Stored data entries
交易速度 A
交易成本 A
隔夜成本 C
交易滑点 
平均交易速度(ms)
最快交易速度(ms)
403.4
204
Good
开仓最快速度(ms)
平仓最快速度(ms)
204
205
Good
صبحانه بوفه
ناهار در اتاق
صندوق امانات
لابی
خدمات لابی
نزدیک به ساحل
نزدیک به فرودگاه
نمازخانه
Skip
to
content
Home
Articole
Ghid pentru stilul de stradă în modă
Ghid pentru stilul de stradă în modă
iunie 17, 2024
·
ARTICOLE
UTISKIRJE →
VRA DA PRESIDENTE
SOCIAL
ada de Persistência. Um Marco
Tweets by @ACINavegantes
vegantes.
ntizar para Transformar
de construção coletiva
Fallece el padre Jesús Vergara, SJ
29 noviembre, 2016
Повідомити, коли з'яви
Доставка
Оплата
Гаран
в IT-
==
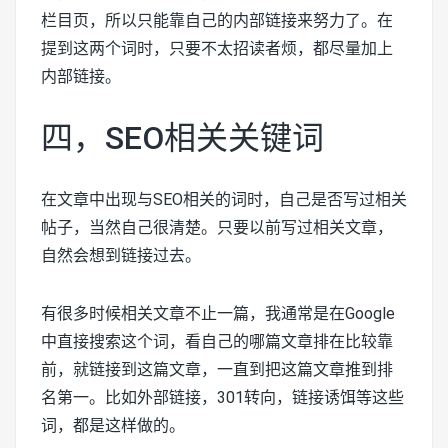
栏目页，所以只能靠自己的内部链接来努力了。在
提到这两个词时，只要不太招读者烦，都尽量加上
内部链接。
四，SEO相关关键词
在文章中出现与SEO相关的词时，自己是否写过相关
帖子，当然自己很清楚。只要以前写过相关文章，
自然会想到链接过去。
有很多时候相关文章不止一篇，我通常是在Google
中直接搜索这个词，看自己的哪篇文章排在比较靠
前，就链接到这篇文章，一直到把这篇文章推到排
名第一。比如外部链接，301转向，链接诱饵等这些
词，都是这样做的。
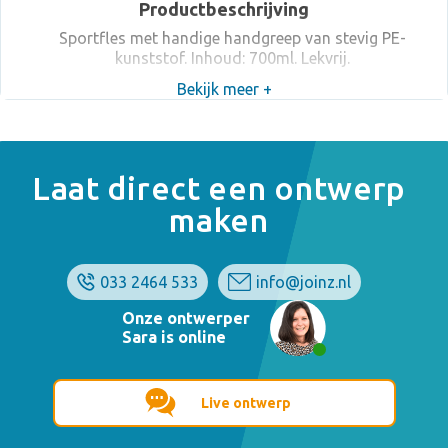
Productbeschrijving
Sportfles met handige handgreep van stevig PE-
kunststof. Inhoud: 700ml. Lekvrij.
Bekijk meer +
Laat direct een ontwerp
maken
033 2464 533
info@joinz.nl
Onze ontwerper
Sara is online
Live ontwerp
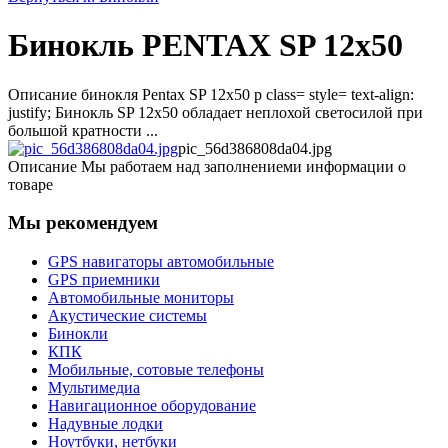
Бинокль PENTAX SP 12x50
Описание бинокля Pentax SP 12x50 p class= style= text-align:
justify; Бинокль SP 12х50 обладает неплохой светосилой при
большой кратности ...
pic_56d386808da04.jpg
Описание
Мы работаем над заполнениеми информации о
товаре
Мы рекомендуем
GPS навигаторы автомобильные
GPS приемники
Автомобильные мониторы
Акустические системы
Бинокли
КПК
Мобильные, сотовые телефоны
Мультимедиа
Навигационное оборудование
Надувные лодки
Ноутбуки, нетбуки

Instructions for the task
I'd like the lines above repeated exactly, from the one that contains "Sara is online" through the one that contains "Ноутбуки, нетбуки", with no pictures.

Solved problem
Sara is online
Live ontwerp
Бинокль PENTAX SP 12x50
Описание бинокля Pentax SP 12x50 p class= style= text-align:
justify; Бинокль SP 12х50 обладает неплохой светосилой при
большой кратности ...
pic_56d386808da04.jpg
Описание
Мы работаем над заполнениеми информации о
товаре
Мы рекомендуем
GPS навигаторы автомобильные
GPS приемники
Автомобильные мониторы
Акустические системы
Бинокли
КПК
Мобильные, сотовые телефоны
Мультимедиа
Навигационное оборудование
Надувные лодки
Ноутбуки, нетбуки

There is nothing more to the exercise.